Vlad choose that minute to walk into the kitchen and snatch himself some breakfast. “Fallon.” He tried out the name, rolling it on his tongue. He must have decided he liked that because he nodded with a self-satisfied smile.

 

“She’s evil and she must be stopped.”

 

“Why don’t you hit her with a spit wad?” Nina grinned while I poured myself a bowl of something non-sugar-coated and vaguely healthy. I took a bite and reminded myself that I was a responsible adult who ate responsible adult food and I would not be flustered by an oversexed sixteen-year-old in a push-up bra.

 

“Oh! I made lunch for you!” Nina plunked a brown paper bag in front of me.

 

“Aw, Neens!” I pulled open the bag and peeked in: apple, hard-boiled egg, granola bar, something that looked like a sandwich. “This might be the sweetest thing anyone’s ever done for me.

 

She grinned, looking every bit like a sweet, doting mother and I felt a twinge of sadness, knowing that she’d never be able to have—or be—that. I slung an arm around her neck and pulled her to me. “You’re the best.”

 

She tossed a handful of her perfect Pantene hair over one shoulder. “You’d better believe it.”

 

Like a sweet, doting mother with fangs.

 

 

 

 

 

I got to school so early that I met Heddy in the parking lot and Janitor Bud in the hall.

 

“He’s taking a leave of absence starting tomorrow,” Heddy told me as an aside.

 

“Isn’t that a little suspicious with a girl having just gone missing from the school?”

 

Heddy looked at me, indignant. “Janitor Bud has been with us for sixteen years.
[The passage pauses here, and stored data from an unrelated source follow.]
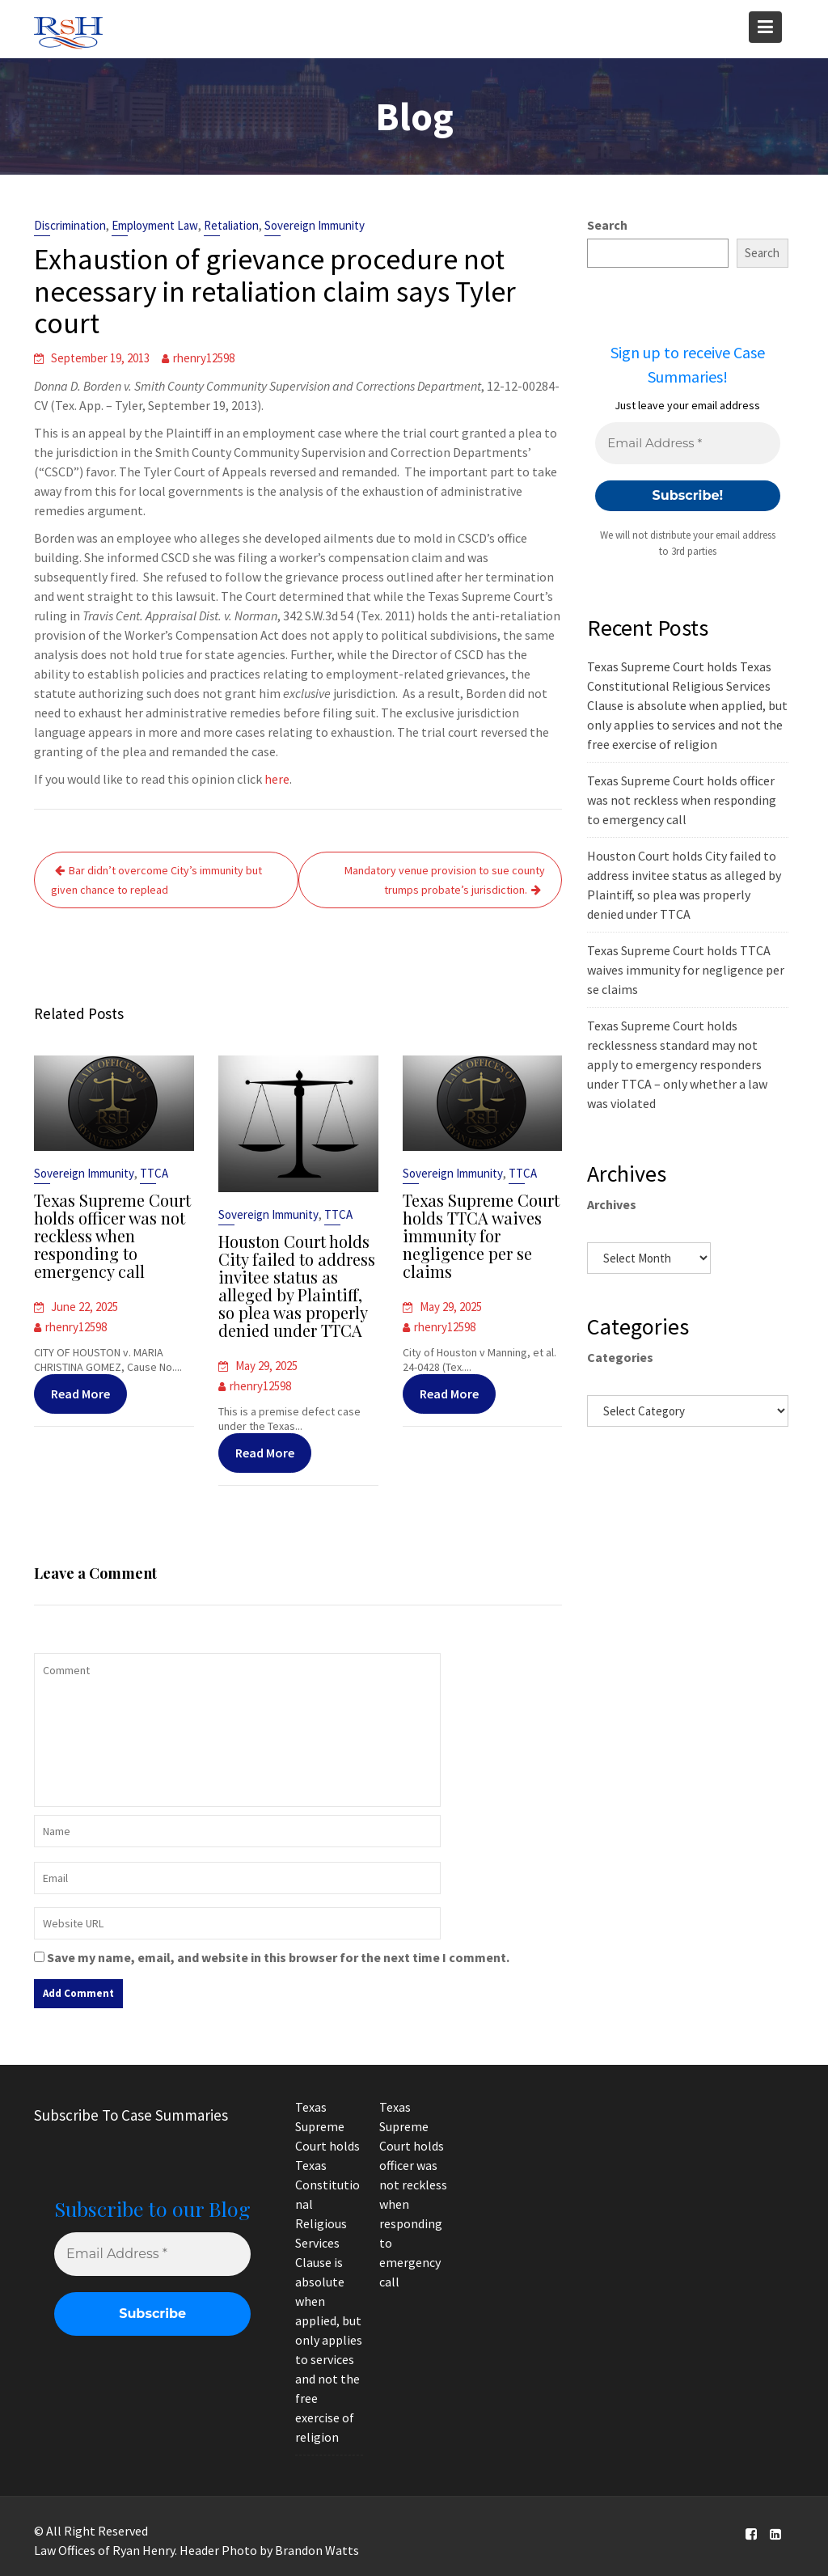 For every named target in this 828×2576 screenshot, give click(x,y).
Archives (611, 1204)
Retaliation (231, 225)
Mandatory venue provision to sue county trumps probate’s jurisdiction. (444, 880)
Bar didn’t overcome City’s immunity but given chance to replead (156, 880)
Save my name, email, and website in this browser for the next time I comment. (278, 1957)
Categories (620, 1357)
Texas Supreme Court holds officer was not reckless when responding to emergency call (113, 1235)
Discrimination (70, 225)
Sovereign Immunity (314, 225)
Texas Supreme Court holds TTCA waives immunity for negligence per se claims (480, 1235)
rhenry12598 (203, 358)
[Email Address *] (687, 443)
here (276, 779)
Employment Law (155, 225)
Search (607, 225)
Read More (81, 1391)
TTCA (153, 1174) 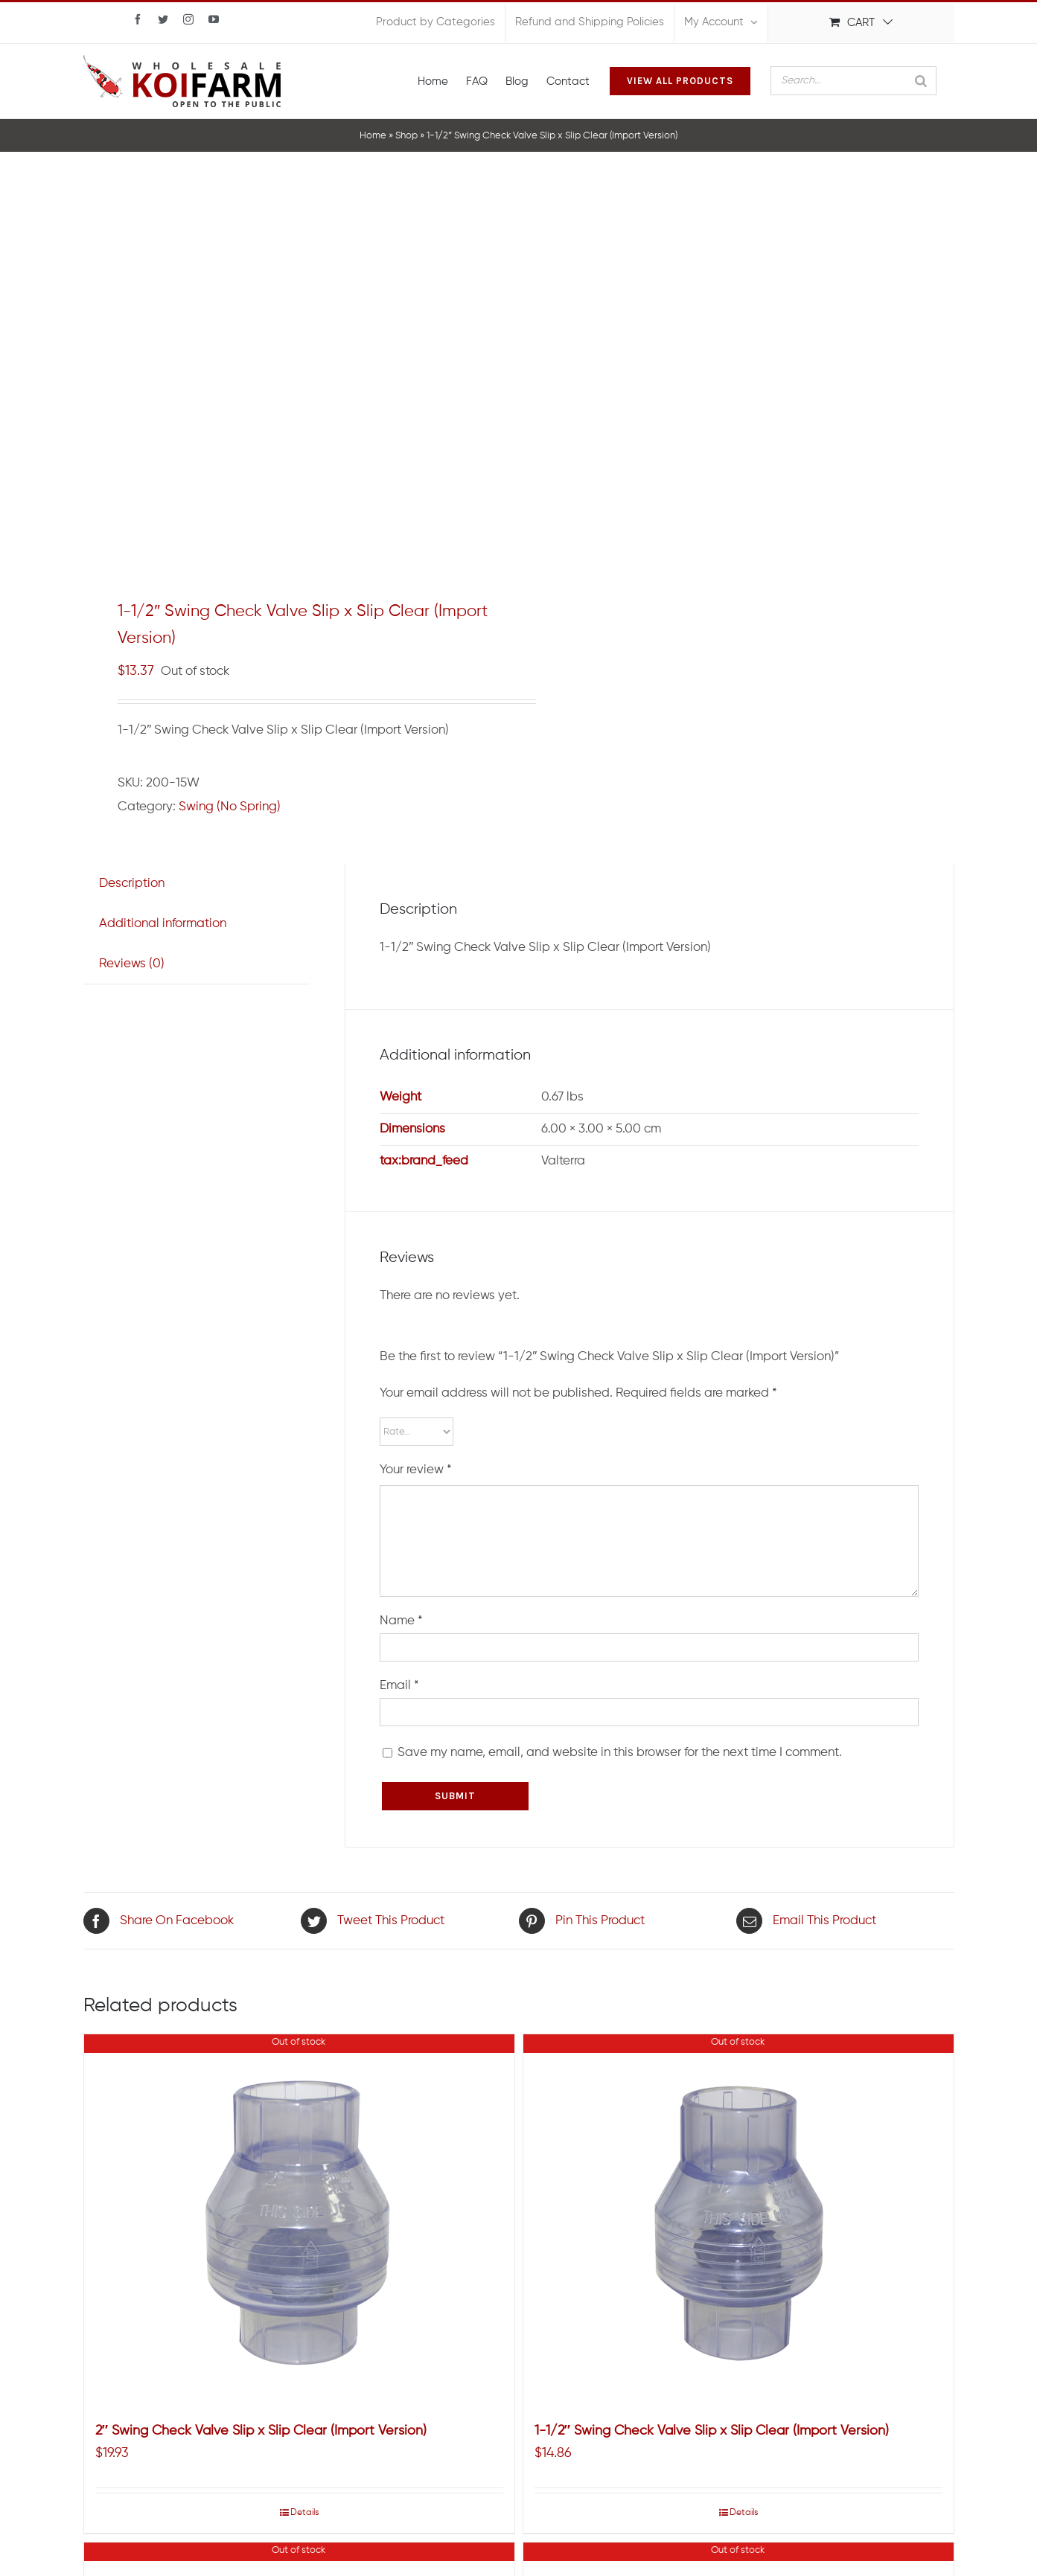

And the police did a full background check just to rule him out.”

 

“And did it?”

 

I thought Heddy’s eyes would explode out of her head with a trail of steam. I immediately started to backpedal, to open my mouth in an attempt to help Heddy simmer down, but she held up a single finger to me, her orangey lips pursed, eyebrows diving down. “And, he’s had this planned trip for seven months.”

 

I gave Heddy a moment, then licked my lips. “I wasn’t implying anything, Heddy.”

 

She gave me an over-the-shoulder harrumph and walked away, her sensible heels clicking down the pristine hall.

 

I went into my classroom, first flipping on the lights and doing my precursory “what wants to kill me?” scan, then dumping my things on my desk.

 

I was still feeling wounded from my early morning phone call with Alex. I let my fingertips ramble over the Ziploc bag of clothing that I hadn’t had the courage to drop off on my way to work, then felt a hint of smugness.